A £90MILLION Government campaign against Islamic extremism has ended up bankrolling fanatics, a new report claimed .
Ministers said the fund would help stop Muslims being brainwashed by hate preachers.
But some cash has been handed to hardline groups, according to the Policy Exchange think tank’s report. It said ministers and police wrongly believed only non-violent radicals could win over angry Muslims.
That meant less radical voices were sidelined — leaving a generation as prey for terror groups.
The report told how police worked with an extremist preacher in the West Midlands, hoping he would be a “safety valve”. But a TV investigation found he was violently anti-Western, anti-women and anti-gay.
Scotland Yard chose a Muslim adviser who wanted an Islamic state and was the subject of an Interpol alert. And officials worked with hardline radicals from Brixton Mosque in Lambeth, South London.
The report, called Choosing Our Friends Wisely, urged ministers to re-think their Preventing Violent Extremism campaign.

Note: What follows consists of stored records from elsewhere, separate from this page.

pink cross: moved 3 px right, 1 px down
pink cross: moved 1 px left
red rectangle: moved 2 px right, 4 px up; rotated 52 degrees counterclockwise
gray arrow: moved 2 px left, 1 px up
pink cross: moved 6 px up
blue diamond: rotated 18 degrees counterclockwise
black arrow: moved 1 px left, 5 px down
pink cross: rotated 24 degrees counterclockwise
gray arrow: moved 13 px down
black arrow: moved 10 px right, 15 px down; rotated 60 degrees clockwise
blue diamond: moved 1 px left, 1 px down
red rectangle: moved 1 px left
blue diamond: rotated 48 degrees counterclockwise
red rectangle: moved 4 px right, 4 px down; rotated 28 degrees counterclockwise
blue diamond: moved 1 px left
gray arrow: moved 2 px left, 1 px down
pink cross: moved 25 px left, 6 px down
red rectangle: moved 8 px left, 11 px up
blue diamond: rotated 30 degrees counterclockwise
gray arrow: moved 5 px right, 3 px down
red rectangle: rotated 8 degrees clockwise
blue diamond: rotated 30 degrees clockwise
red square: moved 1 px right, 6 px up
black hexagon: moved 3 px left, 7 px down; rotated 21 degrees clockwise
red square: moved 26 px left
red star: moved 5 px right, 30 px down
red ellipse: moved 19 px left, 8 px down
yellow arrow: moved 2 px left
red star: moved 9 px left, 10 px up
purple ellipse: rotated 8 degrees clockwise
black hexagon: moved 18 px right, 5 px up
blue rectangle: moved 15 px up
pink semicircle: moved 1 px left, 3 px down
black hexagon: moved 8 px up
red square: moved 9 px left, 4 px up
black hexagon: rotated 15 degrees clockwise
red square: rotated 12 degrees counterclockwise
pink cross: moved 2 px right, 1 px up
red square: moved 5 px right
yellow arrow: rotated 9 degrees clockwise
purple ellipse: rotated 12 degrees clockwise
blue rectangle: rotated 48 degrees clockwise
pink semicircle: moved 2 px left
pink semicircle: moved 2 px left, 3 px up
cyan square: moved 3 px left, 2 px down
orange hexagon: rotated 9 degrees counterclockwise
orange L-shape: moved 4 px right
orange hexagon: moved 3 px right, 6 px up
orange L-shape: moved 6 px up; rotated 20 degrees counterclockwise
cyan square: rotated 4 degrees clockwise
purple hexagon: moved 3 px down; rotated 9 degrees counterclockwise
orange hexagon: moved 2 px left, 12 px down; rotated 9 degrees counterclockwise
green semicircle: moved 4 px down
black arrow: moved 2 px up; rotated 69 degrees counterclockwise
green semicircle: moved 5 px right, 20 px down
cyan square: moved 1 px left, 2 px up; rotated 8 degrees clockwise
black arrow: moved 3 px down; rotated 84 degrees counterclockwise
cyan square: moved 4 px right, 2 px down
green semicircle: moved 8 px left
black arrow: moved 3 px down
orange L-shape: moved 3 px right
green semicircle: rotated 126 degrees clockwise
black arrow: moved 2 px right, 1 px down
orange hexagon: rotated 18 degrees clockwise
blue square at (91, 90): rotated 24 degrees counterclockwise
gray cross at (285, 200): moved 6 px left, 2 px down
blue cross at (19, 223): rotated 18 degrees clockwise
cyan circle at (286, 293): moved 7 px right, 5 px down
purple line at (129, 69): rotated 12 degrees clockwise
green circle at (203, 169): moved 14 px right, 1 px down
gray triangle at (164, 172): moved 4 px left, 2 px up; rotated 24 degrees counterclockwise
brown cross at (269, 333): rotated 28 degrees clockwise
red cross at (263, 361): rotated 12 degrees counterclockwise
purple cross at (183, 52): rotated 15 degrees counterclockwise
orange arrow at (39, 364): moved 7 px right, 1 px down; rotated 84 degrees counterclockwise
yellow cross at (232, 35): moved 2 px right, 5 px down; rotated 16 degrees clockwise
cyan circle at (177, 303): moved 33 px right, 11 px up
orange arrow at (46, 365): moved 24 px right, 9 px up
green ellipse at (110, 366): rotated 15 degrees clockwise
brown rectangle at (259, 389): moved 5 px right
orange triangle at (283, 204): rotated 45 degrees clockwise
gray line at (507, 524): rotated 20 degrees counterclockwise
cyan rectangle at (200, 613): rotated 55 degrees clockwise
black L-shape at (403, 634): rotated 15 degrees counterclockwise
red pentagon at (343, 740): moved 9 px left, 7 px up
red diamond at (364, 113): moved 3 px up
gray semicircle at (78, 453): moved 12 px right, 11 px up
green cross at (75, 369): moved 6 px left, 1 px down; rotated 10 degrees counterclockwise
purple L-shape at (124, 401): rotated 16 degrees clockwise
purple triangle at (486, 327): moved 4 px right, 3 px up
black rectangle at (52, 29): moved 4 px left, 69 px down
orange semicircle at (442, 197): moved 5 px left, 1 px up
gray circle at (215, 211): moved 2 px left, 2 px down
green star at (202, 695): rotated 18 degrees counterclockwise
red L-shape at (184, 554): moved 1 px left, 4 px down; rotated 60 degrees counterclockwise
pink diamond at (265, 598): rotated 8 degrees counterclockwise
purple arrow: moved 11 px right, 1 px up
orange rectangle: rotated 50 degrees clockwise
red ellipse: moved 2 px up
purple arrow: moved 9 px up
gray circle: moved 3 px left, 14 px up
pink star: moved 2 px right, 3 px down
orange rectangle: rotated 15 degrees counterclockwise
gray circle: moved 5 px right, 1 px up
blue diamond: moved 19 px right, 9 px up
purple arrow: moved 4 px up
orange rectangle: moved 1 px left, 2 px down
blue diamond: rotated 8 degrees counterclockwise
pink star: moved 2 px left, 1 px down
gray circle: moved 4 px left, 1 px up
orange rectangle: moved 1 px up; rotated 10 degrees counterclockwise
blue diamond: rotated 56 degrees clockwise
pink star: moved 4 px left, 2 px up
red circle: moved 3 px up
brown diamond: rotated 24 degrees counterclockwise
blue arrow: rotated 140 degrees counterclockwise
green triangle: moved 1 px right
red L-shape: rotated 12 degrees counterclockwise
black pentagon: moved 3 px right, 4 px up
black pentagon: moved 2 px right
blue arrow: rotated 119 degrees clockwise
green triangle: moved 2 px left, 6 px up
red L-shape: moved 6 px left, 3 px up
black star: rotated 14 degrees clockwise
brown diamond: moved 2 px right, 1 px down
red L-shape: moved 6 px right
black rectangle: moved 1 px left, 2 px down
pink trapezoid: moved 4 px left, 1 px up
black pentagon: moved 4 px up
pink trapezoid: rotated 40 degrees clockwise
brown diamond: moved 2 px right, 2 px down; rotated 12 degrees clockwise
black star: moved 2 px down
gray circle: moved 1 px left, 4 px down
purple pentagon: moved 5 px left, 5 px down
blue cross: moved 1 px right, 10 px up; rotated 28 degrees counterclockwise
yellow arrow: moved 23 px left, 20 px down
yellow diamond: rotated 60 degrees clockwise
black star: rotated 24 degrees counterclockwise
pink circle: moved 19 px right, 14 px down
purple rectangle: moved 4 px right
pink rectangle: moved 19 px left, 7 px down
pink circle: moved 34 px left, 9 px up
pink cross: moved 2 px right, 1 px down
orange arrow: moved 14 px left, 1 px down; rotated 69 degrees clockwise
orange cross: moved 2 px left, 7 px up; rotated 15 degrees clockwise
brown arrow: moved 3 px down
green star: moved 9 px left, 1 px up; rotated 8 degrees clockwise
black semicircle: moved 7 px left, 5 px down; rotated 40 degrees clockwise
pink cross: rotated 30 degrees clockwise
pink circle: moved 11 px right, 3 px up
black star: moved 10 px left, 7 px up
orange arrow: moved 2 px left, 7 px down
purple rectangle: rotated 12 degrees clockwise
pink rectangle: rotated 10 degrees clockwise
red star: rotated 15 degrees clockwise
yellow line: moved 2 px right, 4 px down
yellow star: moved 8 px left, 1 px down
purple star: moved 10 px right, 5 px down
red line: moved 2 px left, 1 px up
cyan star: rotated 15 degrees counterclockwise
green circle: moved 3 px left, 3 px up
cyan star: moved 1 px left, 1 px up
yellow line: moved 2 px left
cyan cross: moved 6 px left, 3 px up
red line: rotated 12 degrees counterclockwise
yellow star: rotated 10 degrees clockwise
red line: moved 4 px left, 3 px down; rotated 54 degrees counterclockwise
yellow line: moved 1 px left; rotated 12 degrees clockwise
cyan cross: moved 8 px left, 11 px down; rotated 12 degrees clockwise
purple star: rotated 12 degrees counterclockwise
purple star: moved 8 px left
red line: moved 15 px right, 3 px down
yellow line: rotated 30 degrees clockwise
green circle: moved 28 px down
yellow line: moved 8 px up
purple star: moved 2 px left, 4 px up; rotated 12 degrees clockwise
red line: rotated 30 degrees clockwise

It said: “Not only is it failing to achieve its stated objectives, in many places it is actually making the situation worse. A new generation is being radicalised, sometimes with the very funds that are supposed to be countering radicalism.”
It added the Government risked “underwriting the very Islamist theology which spawns an illiberal, intolerant and anti-western world view.”
The report called for firmer guidelines to stop cash going to groups that condone violence.
Ex-Communities Secretary Ruth Kelly wrote in a foreword: “Developing ‘rules of engagement’ was always going to be difficult and controversial.”